Zum Start der K.o.-Phase trifft die U19 des 1. FC Köln auf den VfB Stuttgart – und damit auf einen der Top-Favoriten im Kampf um die Deutsche Meisterschaft. Die Ruthenbeck-Elf will am Samstag trotzdem mutig aufspielen und ins Viertelfinale einziehen.
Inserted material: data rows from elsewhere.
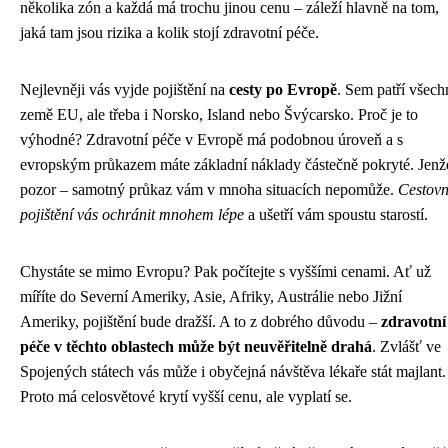
několika zón a každá má trochu jinou cenu – záleží hlavně na tom,
jaká tam jsou rizika a kolik stojí zdravotní péče.
Nejlevněji vás vyjde pojištění na
cesty po Evropě
. Sem patří všech
země EU, ale třeba i Norsko, Island nebo Švýcarsko. Proč je to
výhodné? Zdravotní péče v Evropě má podobnou úroveň a s
evropským průkazem máte základní náklady částečně pokryté. Jenž
pozor – samotný průkaz vám v mnoha situacích nepomůže.
Cestovn
pojištění vás ochránit mnohem lépe
a ušetří vám spoustu starostí.
Chystáte se mimo Evropu? Pak počítejte s vyššími cenami. Ať už
míříte do Severní Ameriky, Asie, Afriky, Austrálie nebo Jižní
Ameriky, pojištění bude dražší. A to z dobrého důvodu –
zdravotní
péče v těchto oblastech může být neuvěřitelně drahá
. Zvlášť ve
Spojených státech vás může i obyčejná návštěva lékaře stát majlant.
Proto má celosvětové krytí vyšší cenu, ale vyplatí se.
Jetzt geht es ans Eingemachte. Nach einer Vorrunde und einer Hauptrunde, die jeweils in Gruppenphasen mit Hin- und Rückrunden ausgetragen wurden, haben sich die 16 besten A-Junioren-Mannschaften für das Achtelfinale um die Deutsche Meisterschaft qualifiziert. Der Nachwuchs des 1. FC Köln hat hier eine echte Mammutaufgabe vor sich: Am Samstag (15 Uhr) müssen die Geißböcke im K.o.-Spiel beim VfB Stuttgart antreten und werden sich mit einem Gegner messen, der in den letzten Monaten stark aufspielte.
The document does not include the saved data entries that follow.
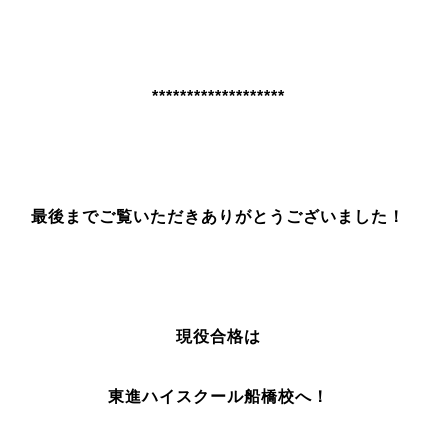
*******************
最後までご覧いただきありがとうございました！
現役合格は
東進ハイスクール船橋校へ！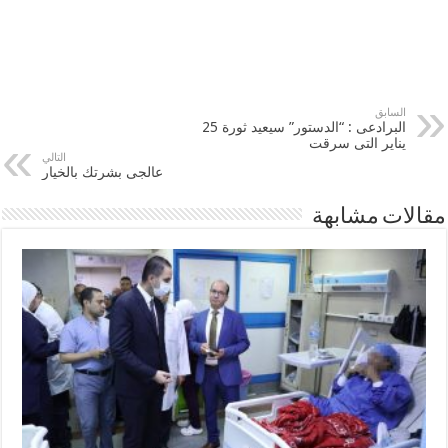
السابق
البرادعى : “الدستور” سيعيد ثورة 25
يناير التى سرقت
التالي
عالجى بشرتك بالخيار
مقالات مشابهة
Als Vierter (von sechs Teams) haben sich die FC-Talente in ihrer Hauptrundengruppe für die Runde der letzten 16 qualifiziert. Unter dem Strich ist dies durchaus schon als Erfolg zu werten, bedeutet es doch, dass der FC im Kampf um die Meisterschaft zumindest ein Wörtchen mitreden wird – wie gewichtig das sein wird, wird das Spiel bei den Stuttgartern dann zeigen.
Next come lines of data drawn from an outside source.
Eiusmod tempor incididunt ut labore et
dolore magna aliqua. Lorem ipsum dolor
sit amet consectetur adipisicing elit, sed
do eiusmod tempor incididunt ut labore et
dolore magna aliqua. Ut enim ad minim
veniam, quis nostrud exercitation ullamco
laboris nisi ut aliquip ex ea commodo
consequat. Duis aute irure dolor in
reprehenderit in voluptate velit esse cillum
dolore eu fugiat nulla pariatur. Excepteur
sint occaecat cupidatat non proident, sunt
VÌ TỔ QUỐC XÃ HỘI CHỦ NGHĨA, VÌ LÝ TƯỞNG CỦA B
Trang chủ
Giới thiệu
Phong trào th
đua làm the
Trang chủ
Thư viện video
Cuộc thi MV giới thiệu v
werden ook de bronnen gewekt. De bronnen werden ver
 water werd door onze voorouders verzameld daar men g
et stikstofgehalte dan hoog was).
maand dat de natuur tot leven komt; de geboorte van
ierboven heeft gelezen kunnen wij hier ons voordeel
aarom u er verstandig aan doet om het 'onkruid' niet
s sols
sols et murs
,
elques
FC will Stuttgart „vor Herausforderungen stellen“
Die Favoritenrolle liegt indes bei den Schwaben. Die Stuttgarter beendeten nicht nur ihre Hauptrundengruppe souverän auf dem ersten Platz (vor Borussia Mönchengladbach), sondern sorgten auch in der UEFA-Youth-League für Furore, als man erst im Viertelfinale gegen den FC Barcelona unglücklich ausschied.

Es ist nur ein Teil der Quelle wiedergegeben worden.